A Limitless Pursuit

“All America lies at the end of the wilderness road, and our past is not a dead past, but still lives in us. Our forefathers had civilization inside themselves, the wild outside. We live in the civilization they created, but within us the wilderness still lingers. What they dreamed, we live, and what they lived, we dream.” -T.K. Whipple

Five More Minutes

Five more minutes, sometimes that is all that it takes. It doesn’t sound like much time because it is not. What you can do with it matters the most. Five more minutes can be the difference between a completing a limit and striking out. Five more minutes can quickly turn into a lifelong story and an event that you will relive for the rest of your life. Sometimes five more minutes is just that, a little more time.
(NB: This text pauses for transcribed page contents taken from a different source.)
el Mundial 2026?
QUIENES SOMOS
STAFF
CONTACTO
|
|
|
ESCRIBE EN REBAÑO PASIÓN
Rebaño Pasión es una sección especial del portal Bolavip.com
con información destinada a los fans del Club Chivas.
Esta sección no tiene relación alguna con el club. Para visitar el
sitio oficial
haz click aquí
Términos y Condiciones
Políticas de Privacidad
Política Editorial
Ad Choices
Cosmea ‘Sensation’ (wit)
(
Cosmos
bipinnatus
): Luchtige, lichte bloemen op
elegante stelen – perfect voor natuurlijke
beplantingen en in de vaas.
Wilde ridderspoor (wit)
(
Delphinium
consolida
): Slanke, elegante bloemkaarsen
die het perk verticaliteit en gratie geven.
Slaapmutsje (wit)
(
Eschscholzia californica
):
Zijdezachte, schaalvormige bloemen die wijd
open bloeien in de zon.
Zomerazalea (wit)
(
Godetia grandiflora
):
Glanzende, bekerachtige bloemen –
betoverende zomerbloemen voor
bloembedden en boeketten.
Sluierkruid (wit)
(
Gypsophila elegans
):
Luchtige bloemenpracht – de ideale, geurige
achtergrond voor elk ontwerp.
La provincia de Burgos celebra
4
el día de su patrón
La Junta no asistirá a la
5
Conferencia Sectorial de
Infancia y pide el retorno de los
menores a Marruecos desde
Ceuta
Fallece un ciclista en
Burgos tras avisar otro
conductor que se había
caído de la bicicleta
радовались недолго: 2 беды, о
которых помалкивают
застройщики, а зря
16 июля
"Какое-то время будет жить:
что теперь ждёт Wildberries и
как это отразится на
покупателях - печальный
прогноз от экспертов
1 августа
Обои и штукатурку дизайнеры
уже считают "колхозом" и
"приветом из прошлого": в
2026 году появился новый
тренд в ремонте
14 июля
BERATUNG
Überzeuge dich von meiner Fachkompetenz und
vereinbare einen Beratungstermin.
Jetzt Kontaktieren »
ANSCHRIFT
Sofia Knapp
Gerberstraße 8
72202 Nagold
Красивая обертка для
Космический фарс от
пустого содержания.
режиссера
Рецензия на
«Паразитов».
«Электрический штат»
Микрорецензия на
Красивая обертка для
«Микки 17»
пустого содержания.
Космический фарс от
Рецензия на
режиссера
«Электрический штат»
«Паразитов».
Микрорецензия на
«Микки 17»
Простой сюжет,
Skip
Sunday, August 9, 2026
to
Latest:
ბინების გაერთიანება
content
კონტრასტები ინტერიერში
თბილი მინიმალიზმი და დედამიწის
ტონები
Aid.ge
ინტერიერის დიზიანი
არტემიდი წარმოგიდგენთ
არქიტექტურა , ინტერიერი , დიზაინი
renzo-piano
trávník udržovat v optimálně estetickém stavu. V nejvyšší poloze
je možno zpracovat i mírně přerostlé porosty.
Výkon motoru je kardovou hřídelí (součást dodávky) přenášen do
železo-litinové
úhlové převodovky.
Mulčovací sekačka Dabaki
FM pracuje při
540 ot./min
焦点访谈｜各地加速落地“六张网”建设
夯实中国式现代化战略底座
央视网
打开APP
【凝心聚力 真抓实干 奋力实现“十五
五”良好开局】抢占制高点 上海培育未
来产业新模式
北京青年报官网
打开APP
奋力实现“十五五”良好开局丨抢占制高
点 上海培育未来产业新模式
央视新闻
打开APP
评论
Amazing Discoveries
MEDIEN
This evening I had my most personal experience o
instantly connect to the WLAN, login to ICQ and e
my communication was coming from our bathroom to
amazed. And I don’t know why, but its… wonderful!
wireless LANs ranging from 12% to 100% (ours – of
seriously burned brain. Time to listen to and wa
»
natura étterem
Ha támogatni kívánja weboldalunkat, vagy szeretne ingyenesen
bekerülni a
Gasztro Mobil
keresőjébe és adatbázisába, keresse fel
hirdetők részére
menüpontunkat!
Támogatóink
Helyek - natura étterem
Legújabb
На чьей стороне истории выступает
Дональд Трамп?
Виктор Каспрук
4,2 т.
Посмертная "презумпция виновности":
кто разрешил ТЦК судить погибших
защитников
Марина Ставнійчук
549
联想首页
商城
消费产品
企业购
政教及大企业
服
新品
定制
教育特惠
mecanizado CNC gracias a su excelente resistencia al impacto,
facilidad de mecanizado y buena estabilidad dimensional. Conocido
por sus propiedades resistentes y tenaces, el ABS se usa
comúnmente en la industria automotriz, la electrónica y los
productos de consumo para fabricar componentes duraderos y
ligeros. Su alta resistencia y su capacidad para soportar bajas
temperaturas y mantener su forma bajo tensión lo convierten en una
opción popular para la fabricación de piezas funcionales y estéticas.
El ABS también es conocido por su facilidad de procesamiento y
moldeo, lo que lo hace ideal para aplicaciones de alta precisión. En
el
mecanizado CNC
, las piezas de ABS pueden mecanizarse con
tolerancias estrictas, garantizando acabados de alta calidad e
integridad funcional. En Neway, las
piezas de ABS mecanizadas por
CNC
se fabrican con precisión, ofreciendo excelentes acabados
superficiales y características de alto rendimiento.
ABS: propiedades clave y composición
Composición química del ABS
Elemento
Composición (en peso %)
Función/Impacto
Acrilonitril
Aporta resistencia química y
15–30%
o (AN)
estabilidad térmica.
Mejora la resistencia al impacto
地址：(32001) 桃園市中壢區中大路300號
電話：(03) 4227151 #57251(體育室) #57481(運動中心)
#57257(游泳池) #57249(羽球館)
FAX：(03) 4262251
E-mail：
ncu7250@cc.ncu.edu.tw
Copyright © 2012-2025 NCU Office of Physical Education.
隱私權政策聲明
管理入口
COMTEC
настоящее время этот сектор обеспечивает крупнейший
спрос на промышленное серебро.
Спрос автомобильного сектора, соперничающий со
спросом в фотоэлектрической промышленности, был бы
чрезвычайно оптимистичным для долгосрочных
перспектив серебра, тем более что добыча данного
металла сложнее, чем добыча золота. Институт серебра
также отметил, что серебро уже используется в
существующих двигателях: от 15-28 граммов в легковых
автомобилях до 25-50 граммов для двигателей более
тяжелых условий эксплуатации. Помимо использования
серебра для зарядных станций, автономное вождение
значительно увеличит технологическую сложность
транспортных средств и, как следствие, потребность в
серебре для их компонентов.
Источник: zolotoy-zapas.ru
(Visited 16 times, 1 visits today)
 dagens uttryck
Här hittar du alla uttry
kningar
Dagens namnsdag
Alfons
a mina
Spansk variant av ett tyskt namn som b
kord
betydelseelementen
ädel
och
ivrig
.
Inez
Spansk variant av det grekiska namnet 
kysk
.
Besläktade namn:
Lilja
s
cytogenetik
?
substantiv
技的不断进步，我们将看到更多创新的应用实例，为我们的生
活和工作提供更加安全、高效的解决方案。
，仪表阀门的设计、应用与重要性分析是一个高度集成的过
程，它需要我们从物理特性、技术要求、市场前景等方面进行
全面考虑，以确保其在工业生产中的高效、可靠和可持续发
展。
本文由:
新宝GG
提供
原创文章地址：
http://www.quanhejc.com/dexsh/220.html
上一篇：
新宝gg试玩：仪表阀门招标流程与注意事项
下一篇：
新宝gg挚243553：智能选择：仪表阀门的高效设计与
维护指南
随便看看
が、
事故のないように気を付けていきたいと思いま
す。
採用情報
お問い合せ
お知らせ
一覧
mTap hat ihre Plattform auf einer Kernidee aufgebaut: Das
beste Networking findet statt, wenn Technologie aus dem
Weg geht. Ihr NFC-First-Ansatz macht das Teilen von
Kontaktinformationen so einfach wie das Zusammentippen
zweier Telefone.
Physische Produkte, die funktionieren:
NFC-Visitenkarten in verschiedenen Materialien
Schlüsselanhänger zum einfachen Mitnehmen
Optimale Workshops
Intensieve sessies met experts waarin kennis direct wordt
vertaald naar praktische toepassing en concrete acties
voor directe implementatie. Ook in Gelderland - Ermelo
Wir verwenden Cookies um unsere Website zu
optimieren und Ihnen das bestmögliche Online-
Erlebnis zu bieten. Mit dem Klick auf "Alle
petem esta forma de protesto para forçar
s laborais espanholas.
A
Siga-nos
Every time I take a step into the wilderness and venture out into nature, I always have to go back to reality. Every time, I find myself making the same excuses to stay a little longer. Often times I set a fraudulent deadline for when I will pack it in. There is no one to hold me accountable and no repercussions for going beyond my own limits. One more drift, one more cast, when the birds stop flying, after the coffee is gone. The excuses, much like the opportunities are endless but the result is always the same. Just like hitting the snooze button on an early Monday morning before work, the time goes by too quickly, so we do it again. Over and over looking to become fulfilled, searching for some other peace of mind before we need to go.  On those early Monday mornings we are trying to delay the inevitable. When we are outdoors we try to prolong the experience.

Why?

We make these excuses for the same reason in which we are there in the first place: the unknown. We know that somewhere out there, beyond our comfort zone there is something worth fighting for. It is something that plants ideas into our minds and plays with our dreams; it is more than enough to keep us going. It is the lunker at the end of the line that will eventually hit. It’s the giant buck that decides to make an appearance at the eleventh hour of last day of the season. It is the last duck to give you a look, which happens to be banded. It is the experience and the impact it has on us. If we look hard enough, eventually what we are looking for doesn’t need to revolve around taking game. Instead of producing piles, the participation alone is enough. The pleasure of watching bird dogs working a late season pheasant in the last patch of cattails. The resulting flush of color reflecting off the autumn sun makes it all worth it.  There comes a time when we get just as much pleasure watching a trout swim back into the river, as we do pulling it out of the river. These are gifts in and of themselves. When we let go of our expectations and replace it with appreciation, we are able to find so much more.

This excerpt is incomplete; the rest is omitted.